12・惨
と、今度はまたも窓際から声が上がる。
なんと、窓が塞がっていた。先ほどまで窓の外は大雨とはいえ見えては居たというのに、真っ暗になって何も見えぬ。窓を開けようにも固まってしまっていて開かず。
「な、何だよこれは! コンクリートで固められたみてえだ!」
完全に閉じ込められたという事。
やはり、何者かがこの学校を狙っているのは明白。
「これって、相当ヤバくない?」
「ちょ、ちょっとオレ、先生呼んで来る!」
「お、俺も!」
止める間も無く、ぐしおんら男子数人が教室から飛び出した。
「いかん……!」
拙者は慌ててその背を追って廊下に出る。
この事態を引き起こした者の目的はわからぬが、閉じ込めようとするくらいである。
生徒を逃がさせぬであろう事は容易に想像がつく。
案の定、廊下には生徒だけでなく、全身黒づくめの集団が居た。
烏の羽根が如き黒装束は、てれびじおんで見た特殊部隊とやらにそっくりである。
顔まで「がすますく」なる仮面で覆い、赤いぎやまんのごおぐるでその表情は伺い知れぬ。
正確な人数は四人。

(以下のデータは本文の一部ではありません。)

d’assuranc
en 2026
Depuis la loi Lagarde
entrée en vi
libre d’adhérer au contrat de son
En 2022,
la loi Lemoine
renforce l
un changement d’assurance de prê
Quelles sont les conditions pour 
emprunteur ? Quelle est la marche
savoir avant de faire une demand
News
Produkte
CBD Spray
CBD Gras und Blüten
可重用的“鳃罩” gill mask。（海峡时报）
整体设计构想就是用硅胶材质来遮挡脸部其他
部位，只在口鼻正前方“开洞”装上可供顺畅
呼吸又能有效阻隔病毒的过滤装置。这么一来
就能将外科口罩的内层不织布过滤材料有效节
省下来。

だが全員ではなかろう。先ほど突っ込んできたとらつくに乗っていたに相違あるまいし、しからばあの車は十人前後は乗れよう。
生徒の一人がその黒装束に近づいていく。
「あ、ああ良かった。警察の人です? ちょっと今教室の窓がおかしくて……」
「馬鹿者! 近づくな!」
「え?」
叫ぶが、遅かった。
「あ……っ」
その背から、赤い血が噴き出した。
「え? あれ……?」
何より本人がわかっておらぬ。
撃たれたという事に。そして、そのまま膝から崩れ落ちた。
「貴様ら、早く教室に戻れ。こいつのように死にたくないならな」
黒装束は、冷徹に言い放つ。その手には、いましがた少年を撃った小型の種子島がある。
肩から大きな種子島も抱えており、これもてれびじおんで見た、連発式の「ましんがん」なる種子島であろう。
「う、うああああ!?」
我が学級のみならず、隣の学級から出て来ていた生徒たちが、慌てて教室に戻っていく。
「お、おい! イナバ! お前も戻るんだよ!」
その戻りざま、ぐしおんが拙者の袖を引いたがそれを振りほどく。
「拙者は残る。お前は行け」
「え? あ……く、くそっ、知らねえからな!」
名残惜しそうに戻っていくぐしおん。
ふ。軽薄な奴だが悪い奴ではない。